» What is expected
For every entry below, retype it exactly as it reads.

» Dataset excerpts
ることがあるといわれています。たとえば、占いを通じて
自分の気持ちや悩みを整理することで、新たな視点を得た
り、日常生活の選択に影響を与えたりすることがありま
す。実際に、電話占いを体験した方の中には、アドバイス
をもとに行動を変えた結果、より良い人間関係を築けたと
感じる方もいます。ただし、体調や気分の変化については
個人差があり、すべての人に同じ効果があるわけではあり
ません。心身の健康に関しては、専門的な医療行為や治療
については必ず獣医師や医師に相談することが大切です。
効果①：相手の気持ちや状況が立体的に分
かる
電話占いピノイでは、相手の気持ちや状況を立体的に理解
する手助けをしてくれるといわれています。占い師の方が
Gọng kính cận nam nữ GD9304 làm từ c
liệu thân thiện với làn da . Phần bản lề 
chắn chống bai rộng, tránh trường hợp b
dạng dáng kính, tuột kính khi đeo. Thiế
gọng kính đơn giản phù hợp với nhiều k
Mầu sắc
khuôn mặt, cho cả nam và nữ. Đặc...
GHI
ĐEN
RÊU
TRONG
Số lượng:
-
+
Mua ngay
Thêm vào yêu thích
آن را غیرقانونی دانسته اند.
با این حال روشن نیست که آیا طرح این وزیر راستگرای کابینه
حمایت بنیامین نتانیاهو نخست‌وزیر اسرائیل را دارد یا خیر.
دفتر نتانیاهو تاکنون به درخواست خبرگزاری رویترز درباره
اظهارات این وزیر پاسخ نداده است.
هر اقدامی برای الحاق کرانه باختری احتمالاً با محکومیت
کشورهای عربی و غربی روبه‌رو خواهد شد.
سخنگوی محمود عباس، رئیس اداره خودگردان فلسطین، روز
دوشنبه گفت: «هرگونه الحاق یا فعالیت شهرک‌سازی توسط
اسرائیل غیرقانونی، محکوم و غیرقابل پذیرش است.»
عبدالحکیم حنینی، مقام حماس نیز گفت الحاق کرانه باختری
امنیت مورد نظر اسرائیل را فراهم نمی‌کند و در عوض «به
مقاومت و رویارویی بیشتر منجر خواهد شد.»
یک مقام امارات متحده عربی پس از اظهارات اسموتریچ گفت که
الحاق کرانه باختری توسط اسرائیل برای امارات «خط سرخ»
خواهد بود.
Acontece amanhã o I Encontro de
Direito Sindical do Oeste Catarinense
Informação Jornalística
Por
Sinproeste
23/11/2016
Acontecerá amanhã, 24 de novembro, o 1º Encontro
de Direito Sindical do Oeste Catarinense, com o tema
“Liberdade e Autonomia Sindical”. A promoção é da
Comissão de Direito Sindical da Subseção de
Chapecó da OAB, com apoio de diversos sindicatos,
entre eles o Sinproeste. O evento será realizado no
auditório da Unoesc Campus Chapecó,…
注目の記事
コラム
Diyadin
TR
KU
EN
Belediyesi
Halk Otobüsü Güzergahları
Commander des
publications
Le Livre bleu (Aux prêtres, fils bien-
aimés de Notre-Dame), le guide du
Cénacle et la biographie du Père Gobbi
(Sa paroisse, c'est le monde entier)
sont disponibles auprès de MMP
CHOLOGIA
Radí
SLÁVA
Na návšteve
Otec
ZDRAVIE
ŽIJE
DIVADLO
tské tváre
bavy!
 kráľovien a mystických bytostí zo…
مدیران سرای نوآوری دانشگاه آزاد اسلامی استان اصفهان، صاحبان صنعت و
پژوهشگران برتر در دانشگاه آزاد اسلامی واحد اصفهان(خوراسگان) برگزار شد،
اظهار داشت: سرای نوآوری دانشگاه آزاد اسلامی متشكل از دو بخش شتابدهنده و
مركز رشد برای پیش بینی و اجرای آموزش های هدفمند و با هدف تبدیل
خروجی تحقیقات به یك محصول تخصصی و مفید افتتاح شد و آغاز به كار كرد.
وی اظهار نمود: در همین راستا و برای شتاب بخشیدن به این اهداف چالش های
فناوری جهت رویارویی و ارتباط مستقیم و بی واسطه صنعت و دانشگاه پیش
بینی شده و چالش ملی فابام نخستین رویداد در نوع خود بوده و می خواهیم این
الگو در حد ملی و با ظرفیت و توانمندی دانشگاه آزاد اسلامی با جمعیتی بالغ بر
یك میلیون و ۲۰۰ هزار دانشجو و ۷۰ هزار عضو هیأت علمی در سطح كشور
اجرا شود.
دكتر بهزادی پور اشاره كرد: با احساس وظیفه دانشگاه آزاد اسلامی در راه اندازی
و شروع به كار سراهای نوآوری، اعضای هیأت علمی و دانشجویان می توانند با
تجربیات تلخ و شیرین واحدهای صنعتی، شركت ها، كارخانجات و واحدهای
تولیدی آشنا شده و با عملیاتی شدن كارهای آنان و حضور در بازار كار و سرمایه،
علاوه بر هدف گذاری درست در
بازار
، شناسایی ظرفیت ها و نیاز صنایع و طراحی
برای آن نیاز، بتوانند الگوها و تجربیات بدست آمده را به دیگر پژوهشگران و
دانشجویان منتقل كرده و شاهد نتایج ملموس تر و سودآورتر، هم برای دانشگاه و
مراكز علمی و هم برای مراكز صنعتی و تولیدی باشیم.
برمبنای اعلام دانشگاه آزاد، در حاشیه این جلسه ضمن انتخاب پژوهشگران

» Solution
ることがあるといわれています。たとえば、占いを通じて
自分の気持ちや悩みを整理することで、新たな視点を得た
り、日常生活の選択に影響を与えたりすることがありま
す。実際に、電話占いを体験した方の中には、アドバイス
をもとに行動を変えた結果、より良い人間関係を築けたと
感じる方もいます。ただし、体調や気分の変化については
個人差があり、すべての人に同じ効果があるわけではあり
ません。心身の健康に関しては、専門的な医療行為や治療
については必ず獣医師や医師に相談することが大切です。
効果①：相手の気持ちや状況が立体的に分
かる
電話占いピノイでは、相手の気持ちや状況を立体的に理解
する手助けをしてくれるといわれています。占い師の方が
Gọng kính cận nam nữ GD9304 làm từ c
liệu thân thiện với làn da . Phần bản lề 
chắn chống bai rộng, tránh trường hợp b
dạng dáng kính, tuột kính khi đeo. Thiế
gọng kính đơn giản phù hợp với nhiều k
Mầu sắc
khuôn mặt, cho cả nam và nữ. Đặc...
GHI
ĐEN
RÊU
TRONG
Số lượng:
-
+
Mua ngay
Thêm vào yêu thích
آن را غیرقانونی دانسته اند.
با این حال روشن نیست که آیا طرح این وزیر راستگرای کابینه
حمایت بنیامین نتانیاهو نخست‌وزیر اسرائیل را دارد یا خیر.
دفتر نتانیاهو تاکنون به درخواست خبرگزاری رویترز درباره
اظهارات این وزیر پاسخ نداده است.
هر اقدامی برای الحاق کرانه باختری احتمالاً با محکومیت
کشورهای عربی و غربی روبه‌رو خواهد شد.
سخنگوی محمود عباس، رئیس اداره خودگردان فلسطین، روز
دوشنبه گفت: «هرگونه الحاق یا فعالیت شهرک‌سازی توسط
اسرائیل غیرقانونی، محکوم و غیرقابل پذیرش است.»
عبدالحکیم حنینی، مقام حماس نیز گفت الحاق کرانه باختری
امنیت مورد نظر اسرائیل را فراهم نمی‌کند و در عوض «به
مقاومت و رویارویی بیشتر منجر خواهد شد.»
یک مقام امارات متحده عربی پس از اظهارات اسموتریچ گفت که
الحاق کرانه باختری توسط اسرائیل برای امارات «خط سرخ»
خواهد بود.
Acontece amanhã o I Encontro de
Direito Sindical do Oeste Catarinense
Informação Jornalística
Por
Sinproeste
23/11/2016
Acontecerá amanhã, 24 de novembro, o 1º Encontro
de Direito Sindical do Oeste Catarinense, com o tema
“Liberdade e Autonomia Sindical”. A promoção é da
Comissão de Direito Sindical da Subseção de
Chapecó da OAB, com apoio de diversos sindicatos,
entre eles o Sinproeste. O evento será realizado no
auditório da Unoesc Campus Chapecó,…
注目の記事
コラム
Diyadin
TR
KU
EN
Belediyesi
Halk Otobüsü Güzergahları
Commander des
publications
Le Livre bleu (Aux prêtres, fils bien-
aimés de Notre-Dame), le guide du
Cénacle et la biographie du Père Gobbi
(Sa paroisse, c'est le monde entier)
sont disponibles auprès de MMP
CHOLOGIA
Radí
SLÁVA
Na návšteve
Otec
ZDRAVIE
ŽIJE
DIVADLO
tské tváre
bavy!
 kráľovien a mystických bytostí zo…
مدیران سرای نوآوری دانشگاه آزاد اسلامی استان اصفهان، صاحبان صنعت و
پژوهشگران برتر در دانشگاه آزاد اسلامی واحد اصفهان(خوراسگان) برگزار شد،
اظهار داشت: سرای نوآوری دانشگاه آزاد اسلامی متشكل از دو بخش شتابدهنده و
مركز رشد برای پیش بینی و اجرای آموزش های هدفمند و با هدف تبدیل
خروجی تحقیقات به یك محصول تخصصی و مفید افتتاح شد و آغاز به كار كرد.
وی اظهار نمود: در همین راستا و برای شتاب بخشیدن به این اهداف چالش های
فناوری جهت رویارویی و ارتباط مستقیم و بی واسطه صنعت و دانشگاه پیش
بینی شده و چالش ملی فابام نخستین رویداد در نوع خود بوده و می خواهیم این
الگو در حد ملی و با ظرفیت و توانمندی دانشگاه آزاد اسلامی با جمعیتی بالغ بر
یك میلیون و ۲۰۰ هزار دانشجو و ۷۰ هزار عضو هیأت علمی در سطح كشور
اجرا شود.
دكتر بهزادی پور اشاره كرد: با احساس وظیفه دانشگاه آزاد اسلامی در راه اندازی
و شروع به كار سراهای نوآوری، اعضای هیأت علمی و دانشجویان می توانند با
تجربیات تلخ و شیرین واحدهای صنعتی، شركت ها، كارخانجات و واحدهای
تولیدی آشنا شده و با عملیاتی شدن كارهای آنان و حضور در بازار كار و سرمایه،
علاوه بر هدف گذاری درست در
بازار
، شناسایی ظرفیت ها و نیاز صنایع و طراحی
برای آن نیاز، بتوانند الگوها و تجربیات بدست آمده را به دیگر پژوهشگران و
دانشجویان منتقل كرده و شاهد نتایج ملموس تر و سودآورتر، هم برای دانشگاه و
مراكز علمی و هم برای مراكز صنعتی و تولیدی باشیم.
برمبنای اعلام دانشگاه آزاد، در حاشیه این جلسه ضمن انتخاب پژوهشگران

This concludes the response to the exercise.